A primeira tem a ver, no Brasil, com a abertura de universidades às centenas e em quase toda esquina, quase sempre com qualidade duvidosa. “Universidades a R$ 399,90 por mês.”
Contra essa tendência, colegas gritam, com razão, denunciando a má formação em questão. Mas o fato é que democratização significa quase sempre “barateamento do produto”. Para muita gente pobre cursar universidades públicas ou particulares de renome e tradição é impossível, seja pelo restrito número de vagas, seja pelo alto custo financeiro.
A verdade é que o caráter elitista travestido de “democrático” da minha tribo revela aqui a falsidade de sua natureza e a alienação típica de quem vive regado a leite de pato na casa grande. Não se pode democratizar garantindo “vinho francês pra todo mundo”. Basta vermos o barateamento do voto à medida que a democracia brasileira assimila suas classes C e D. Universidade boa é coisa cara e brasileiro não tem dinheiro.
A segunda é pior ainda. Muitos de nós mentimos sobre a “democracia” e a transparência interna da universidade.
Devido muito ao hábito oligárquico de nosso país, “estrelas” da elite das grandes universidades, publicamente “implicadas” com democracia e transparência, no cotidiano da universidade agem como o mais comum “senhor da casa grande”, buscando garantir gerações futuras do quadro docente dentro do seu grupo de discípulos, realizando um verdadeiro “bullying” contra integrantes de grupos institucionalmente mais frágeis.
A universidade é dilacerada por lobbies internos que fazem dela um exemplo típico das oligarquias da “casa grande e senzala”. O uso da burocracia interna faria qualquer “peemedebista” chorar de inveja. Quem for inocente que atire a primeira pedra.
Fonte: O Estado de S. Paulo, 24/01/2011
Sou professor universitário de universidade pública. Concordo que a universidade deva mesmo ser elite, reservada àqueles que no mínimo gostem de estudar e se aperfeiçoar. A geração de conhecimento vem daí, do esforço. É desejável, mas não fundamental, que o sujeito apresente boa capacidade intelectual para ingressar na universidade. No entanto, o esforço e interesse é a qualidade/atitude vital. Precisamos uma mudança no sitema educacional. As despesas com ensino superior (aquele bancado pelos governos estaduais e federal) são absurdamente altas, para pouco retorno científico. O governos deve focar em cursos técnicos para atender aqueles que fazem cursos pra melhoria salarial apenas. As vagas em universidades públicas devem ser poucas, reservadas a quem de fato se dedicará à geração de conhecimento. Minha posição é elitista, sim, mas não com soberba. Tenho convicção de que universidade é para poucos, nesse momento que o país atravessa.

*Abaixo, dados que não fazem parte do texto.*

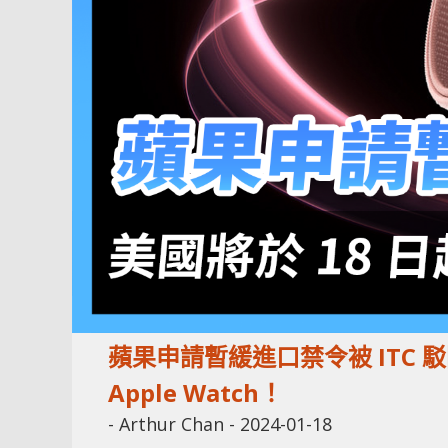
蘋果申請暫緩進口禁令被 ITC 
Apple Watch！
-
Arthur Chan
-
2024-01-18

Universidade, pelo que vejo, se tornou um hospício de professores alienados pelo próprio mundinho que criaram e vivem. Este filósofo, que deveria ter sido médico, e acabou acreditando em Deus, deve ter se encantado pelos invertebrados que rastejam luxuriantes entre as casas dos ricos em dias animados ou passou a ganhar mais dinheiro do que os seus colegas para concluir que ser “elite” é que é ser bacana. Mas uma coisa é certeza, não faz parte de nenhuma elite intelectual deste planeta, pois raciocina como um analfabeto funcional.
Se há algum problema na educação ela já vem de tempos; pois então como se formou um filósofo assim, que em vez de contribuir criticamente só faz é amplificar a dissolução de qualquer pensamento progressista. Uma elite intelectual (se é que isso realmente é possível) prezaria por um pensamento crítico e de preferência acessível, o contrário do que eu vejo aqui. O que vejo é sim um pensamento egocêntrico e elitista (agora sim no pior sentido possível), que não entende que desenvolvimento social se é conquistado com educação da população e não com servidão das massas. Torres de Marfim não são mais possíveis; um pensamento com esse no século XIX era compreensível, mas em pleno século XXI é um ato criminoso.